Both quinine and digitalis illustrate the successful incorporation of clinically effective treatments into conventional medical practice following their initial discovery as a folk remedy. Sometimes, however, the clinical effectiveness of plant ingredients originally encountered as folk remedies remains to be proven. An example of this is ginseng, the name given to a group of slow-growing perennial plants of the genus panax, native to North America and eastern Asia.

Flowering ginseng plant, with leaves and root also shownFlowering ginseng plant, with rootThe root of the ginseng plant was, and is, highly prized in the Far East as an aphrodisiac and stimulant. European Jesuit missionaries travelling in China in the 17th century noted that its supply was a closely guarded and lucrative monopoly of the Chinese emperor, the plant being gathered by state employees from fenced plantations, kept under armed guard.

As the root was widely regarded in China as a cure-all, or panacea (hence the later Linnean name for the genus, panax), strenuous efforts were made by European travellers to identify an obtainable source of ginseng, and in 1718 Michel Sarrazin (1659-1734), a French-Canadian surgeon, sent an account of a North American variant to the French Académie Royale des Sciences.
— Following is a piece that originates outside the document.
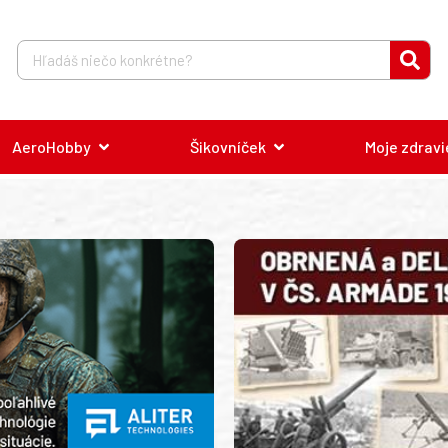
AeroHobby
Šikovníček
Moje zdravi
French merchants in Quebec soon engaged a network of indigenous gatherers to supply them with roots of North American ginseng for export to China, and the trade initially proved to be highly profitable. 

However, a combination of oversupply and Chinese dissatisfaction with what was judged by many customers to be an inferior product to Asian ginseng led to a decline in the value of the North American plant, and by 1818, when Massachusetts doctor Jacob Bigelow (1787-1879) published his American medical botany, it was of little economic importance to the United States or to Britain’s Canadian colonies.

Bigelow sums up the generally prevailing scepticism of western medicine towards ginseng’s value as a cure-all:

As far as ginseng has been tried medicinally in this country and in Europe, its virtues do not appear, by any means, to justify the high estimation of it by the Chinese. That it is not a very active substance, is proved by the fact, that a whole root may be eaten without inconvenience … Ginseng is principally sold by our druggists as a masticatory, many people having acquired an habitual fondness for chewing it.

Today ginseng is widely used in herbal teas and other stimulant drinks.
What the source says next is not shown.